By Jonny Lupsha, Wondrium Staff Writer
When our Sun dies, it will flame-broil our planet and become a white dwarf. Most planets orbiting white dwarfs are so destroyed by their stars’ deaths that they only exist as space debris. An intact planet orbiting a white dwarf has just been discovered.

Some 6,500 light years away, an intact planet roughly the size of Jupiter has been discovered orbiting a dead star classified as a “white dwarf.” In most circumstances, the death of a star results in an enormous physical and chemical reaction that causes its innermost orbiting planets to be incinerated and blown to bits. Such a fate awaits Earth in 5 billion years or so.
But what about planets further away from the star in question? For example, what would happen to Jupiter and Saturn in such an event? Scientists may have just found the answer in a planet known as MOA-2010-BLG-477Lb, which survived its star’s death and remains intact after such solar devastation. Study of the planet will likely continue for years to better predict the posthumous existence of the outer planets of our own solar system.
What are white dwarfs? In his video series Introduction to Astrophysics, Dr. Joshua N. Winn, Professor of Astrophysical Sciences at Princeton University, explained their existence.
After Stars
“White dwarfs are not fusing hydrogen,” Dr. Winn said. “They’re not fusing anything—there’s no internal power source. They’re held up against the force of gravity by Heisenberg’s uncertainty principle. I kid you not—the electrons in a white dwarf do not collapse into a black hole for the same reason that electrons in atoms do not occupy the same orbits around the nucleus.”
According to Dr.

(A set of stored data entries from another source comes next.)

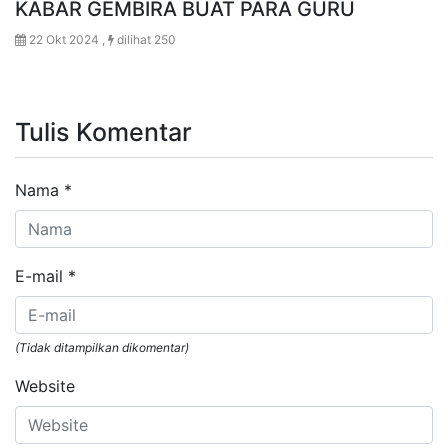
KABAR GEMBIRA BUAT PARA GURU
22 Okt 2024 ,
dilihat 250
Tulis Komentar
Nama
*
E-mail
*
(Tidak ditampilkan dikomentar)
Website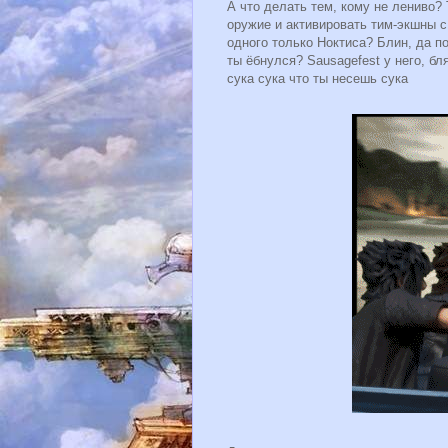
А что делать тем, кому не лениво? 
оружие и активировать тим-экшны с
одного только Ноктиса? Блин, да по
ты ёбнулся? Sausagefest у него, б
сука сука что ты несешь сука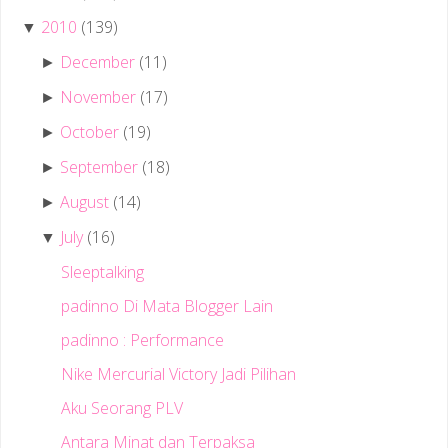
2010
(139)
▼
December
(11)
►
November
(17)
►
October
(19)
►
September
(18)
►
August
(14)
►
July
(16)
▼
Sleeptalking
padinno Di Mata Blogger Lain
padinno : Performance
Nike Mercurial Victory Jadi Pilihan
Aku Seorang PLV
Antara Minat dan Terpaksa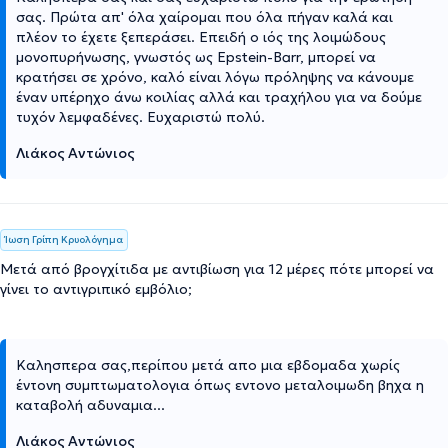
σας. Πρώτα απ' όλα χαίρομαι που όλα πήγαν καλά και
πλέον το έχετε ξεπεράσει. Επειδή ο ιός της λοιμώδους
μονοπυρήνωσης, γνωστός ως Epstein-Barr, μπορεί να
κρατήσει σε χρόνο, καλό είναι λόγω πρόληψης να κάνουμε
έναν υπέρηχο άνω κοιλίας αλλά και τραχήλου για να δούμε
τυχόν λεμφαδένες. Ευχαριστώ πολύ.
Λιάκος Αντώνιος
Ίωση Γρίπη Κρυολόγημα
Μετά από βρογχίτιδα με αντιβίωση για 12 μέρες πότε μπορεί να
γίνει το αντιγριπικό εμβόλιο;
Καλησπερα σας,περίπου μετά απο μια εβδομαδα χωρίς
έντονη συμπτωματολογια όπως εντονο μεταλοιμωδη βηχα η
καταβολή αδυναμια...
Λιάκος Αντώνιος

Winn, a white dwarf is a giant, planet-sized atom that has as much mass as a star.
In ordinary stars, the thing that prevents a gravitational collapse is gas pressure. The higher temperature and density toward the center of a star lead to increasing pressure with depth, and the resulting outward force opposes gravity’s inward pull, which allows the star to reach a sort of balance in terms of forces.

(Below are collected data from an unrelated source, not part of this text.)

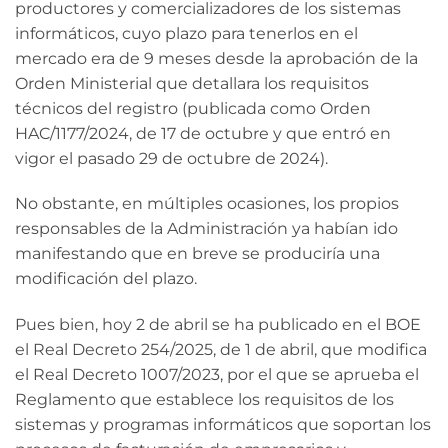
productores y comercializadores de los sistemas
informáticos, cuyo plazo para tenerlos en el
mercado era de 9 meses desde la aprobación de la
Orden Ministerial que detallara los requisitos
técnicos del registro (publicada como Orden
HAC/1177/2024, de 17 de octubre y que entró en
vigor el pasado 29 de octubre de 2024).
No obstante, en múltiples ocasiones, los propios
responsables de la Administración ya habían ido
manifestando que en breve se produciría una
modificación del plazo.
Pues bien, hoy 2 de abril se ha publicado en el BOE
el Real Decreto 254/2025, de 1 de abril, que modifica
el Real Decreto 1007/2023, por el que se aprueba el
Reglamento que establece los requisitos de los
sistemas y programas informáticos que soportan los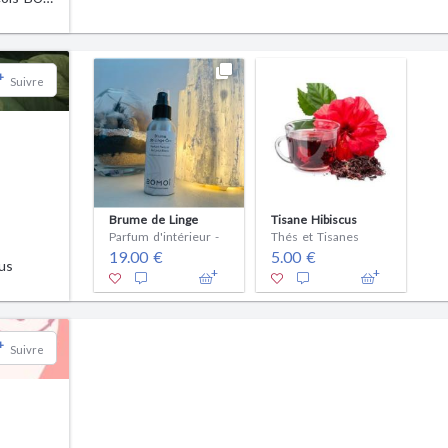
+
Suivre
Brume de Linge
Tisane Hibiscus
Parfum d'intérieur -
Thés et Tisanes
19.00 €
5.00 €
us
+
Suivre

“When a star runs out of nuclear fuel, the radiated energy isn’t being replenished anymore, so the pressure drops,” Dr. Winn said. “When the core is compressed to a high enough density, quantum theory becomes relevant. The star comes up against the Pauli exclusion principle: No two electrons can occupy the same exact quantum state—the same position, energy, and angular momentum.”
In a white dwarf, the Pauli exclusion principle creates a pressure that pushes the electrons apart and keeps gravity at bay. So where do white dwarfs come from?

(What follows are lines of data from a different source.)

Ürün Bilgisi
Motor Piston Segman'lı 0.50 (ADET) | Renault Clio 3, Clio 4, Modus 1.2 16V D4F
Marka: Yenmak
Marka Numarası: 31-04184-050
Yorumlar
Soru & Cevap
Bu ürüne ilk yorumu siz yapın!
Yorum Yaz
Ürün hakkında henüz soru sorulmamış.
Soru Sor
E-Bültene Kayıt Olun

After a period of about 10 billion years, a star like the Sun has converted its core entirely into helium. Fusion stops, gas pressure plummets, and the core contracts, which makes the star’s density rise unless it causes the core to heat up.
“This is a remarkable and seemingly paradoxical property of all stars,” Dr. Winn said. “When they lose energy, their cores heat up. Eventually, the core gets dense and hot enough to ignite helium fusion.”
Through a series of unstable nuclear reactions, the outside of the star swells and it becomes a giant. The outer layers become unbound from the core and expand throughout the universe, while the exposed core eventually becomes an inert ball of carbon and oxygen.
“That’s a white dwarf,” stated Dr. winn.